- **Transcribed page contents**
###

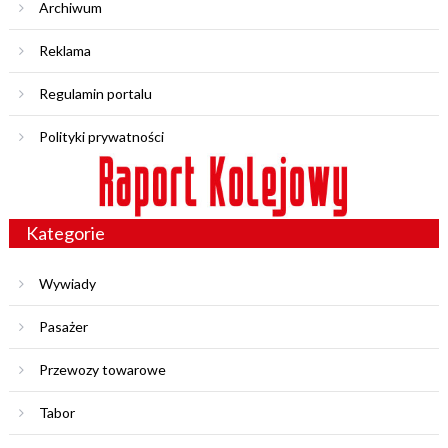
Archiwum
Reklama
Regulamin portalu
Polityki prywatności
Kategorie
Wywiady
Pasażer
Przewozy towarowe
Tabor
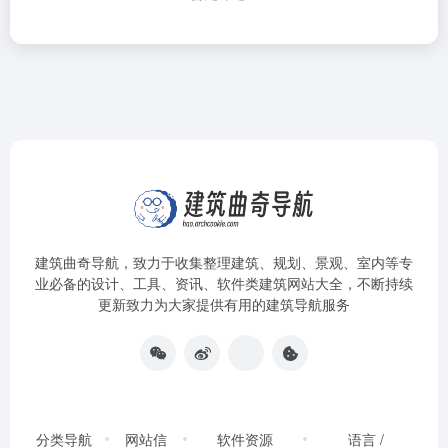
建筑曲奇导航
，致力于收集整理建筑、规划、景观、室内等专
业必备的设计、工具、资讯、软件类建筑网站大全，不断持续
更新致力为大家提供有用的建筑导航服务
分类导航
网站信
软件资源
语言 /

###

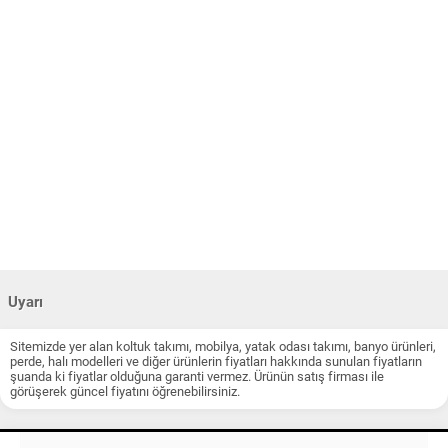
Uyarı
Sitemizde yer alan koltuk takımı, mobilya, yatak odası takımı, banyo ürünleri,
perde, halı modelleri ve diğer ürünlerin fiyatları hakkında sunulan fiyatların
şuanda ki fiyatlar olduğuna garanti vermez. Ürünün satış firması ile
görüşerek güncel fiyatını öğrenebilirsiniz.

###

- **WORK TO BE COMPLETED**
Starting with the line that holds "perde, halı modelleri" and ending with the line that holds "görüşerek güncel fiyatını öğrenebilirsiniz.", retype every line in the data above exactly, and nothing else.

- **THE ANSWER**
perde, halı modelleri ve diğer ürünlerin fiyatları hakkında sunulan fiyatların
şuanda ki fiyatlar olduğuna garanti vermez. Ürünün satış firması ile
görüşerek güncel fiyatını öğrenebilirsiniz.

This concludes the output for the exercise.